As I was learning how to design and execute load tests, an experienced load tester told me the one rule you needed to be able to judge the effectiveness of a test execution: If something didn’t go wrong with some part of the application and/or infrastructure during the test, there was likely something wrong with the test you ran.

Your company has spent months designing and writing a new application build and is ready to start testing it. You pull the teams together. You have enabled enhanced logging and monitoring for all parts of the application stack, the network, the outside perspective, and even your third-party providers. A time is schedule and a conference bridge is opened. The final approvals are given and the load is generated.

Success! The test goes off without a hitch and everything is given the final approval for release. But you have this nagging concern: Was the test a success or did it miss the mark entirely? Was all of the third-party content tested in a way that truly verified that it won’t effect customer experience when you site is at peak load? Was the test configured to truly stress the application in a way that matches how customers use it?

Which test is successful: Left or Right? Only your test design can answer that for you
Which test is successful: Left or Right? Only your test design can answer that for you

Being able to execute the load test is the easiest part of the process. The hardest work is in ensuring that the test you run answers the critical questions you have:

  • What and Why are we testing?
  • How do we determine the load to use?
  • How do we want to simulate customer behavior?
  • Who will be involved in the test executions?
  • What’s next?

Designing a load test that, regardless of the technology you use, can answer these questions has a higher probability of generating meaningful results than any other approach I’ve used.

What and why are we testing?

The goal of a load test is to learn something about the complex interactivity and behavior of the application environment under load. But what will be tested will vary greatly. The team could be

  • Verifying a new database layer that should reduce data insertion bottlenecks that are slowing customer transactions and having a direct effect on company revenue
  • Testing an update to the CMS that should make page rendering faster while reducing the load on the system and removing the immediate need for a capital spend on new hardware
  • Ensuring that a new datacenter for load balancing traffic geographically performs as well as the existing datacenter under a full system load in case it has to absorb all traffic in a failure situation
  • Validating that the entire end-to-end application can withstand projected Holiday Season traffic volumes based off of the previous year’s analytics
  • Gathering data on the integration of a new tag aggregation and management system to support the traffic volumes of the post-Holiday sale period.

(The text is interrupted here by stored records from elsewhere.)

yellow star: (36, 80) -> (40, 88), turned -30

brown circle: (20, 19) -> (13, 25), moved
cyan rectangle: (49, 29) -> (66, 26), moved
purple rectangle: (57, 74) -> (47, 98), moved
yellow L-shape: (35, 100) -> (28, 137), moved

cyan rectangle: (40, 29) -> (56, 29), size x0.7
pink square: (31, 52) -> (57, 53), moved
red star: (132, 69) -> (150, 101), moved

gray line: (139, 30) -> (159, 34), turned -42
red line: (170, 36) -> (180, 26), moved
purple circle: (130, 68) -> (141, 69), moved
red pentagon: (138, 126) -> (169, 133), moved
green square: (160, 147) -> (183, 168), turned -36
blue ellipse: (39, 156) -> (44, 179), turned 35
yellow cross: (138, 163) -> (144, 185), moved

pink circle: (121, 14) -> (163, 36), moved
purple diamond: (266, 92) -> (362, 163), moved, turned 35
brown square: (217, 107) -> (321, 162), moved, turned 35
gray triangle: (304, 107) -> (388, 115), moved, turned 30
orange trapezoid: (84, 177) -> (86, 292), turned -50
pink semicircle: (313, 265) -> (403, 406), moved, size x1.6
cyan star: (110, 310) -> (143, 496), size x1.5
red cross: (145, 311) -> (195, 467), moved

Each scenario starts with a supposition, theory, or something that the team believes to be true. The goal of the load test process is to put the system into a simulated scenario that has the potential to prove one or more of the performance beliefs your team holds incorrect while providing the data necessary to resolve the issue.

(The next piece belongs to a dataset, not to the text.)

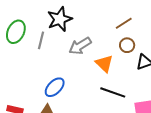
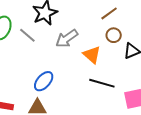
gray line: (41, 40) -> (27, 35), turned -60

Gathering data during a load test is critical, but can be a problem. The desire of all testing teams is to gather as much detailed data as possible while not affecting the results of the testing by performing this data collection. Not having the right data after a test may require another round of testing; finding an issue and discovering the instrumentation in place for the testing was the culprit causes the same issue. But turning on too much logging, and leaving it on by accident after testing is complete, might have a negative effect on application performance (see Andi Grabner’s post Top Performance Mistakes when moving from Test to Production: Excessive Logging).

Designing a test scenario to answer specific questions about the performance of the system, application, or end-to-end experience provides the What and Why of the load test.

How do we determine the load to use?

With the team knowing what and why they are performing the load test, the next question is how much load to use. This is perhaps the most complex component of the load testing process as there is no one standardized metric of load test volume used.
When working with customers to plan load tests, some typical statements I have heard to describe the amount of load the organization needs to generate include

  • We need to support 55,000 users
  • Our average hourly usage is 200,000 transactions
  • Our system can currently support 2,000 distinct user sessions
  • Customers average 5 minutes per session on our site

Let’s look at the first two of these to demonstrate why these statements on there may not be enough information to design the load test traffic profile.

Example 1: We need to support 55,000 users

While this statement makes it seem like the testing team will need to spin up 55,000 virtual users to successfully load test the system, it’s not quite enough information to make that decision yet. Load test teams should always ask a few more questions to make sure that everyone is on the same page before test begins.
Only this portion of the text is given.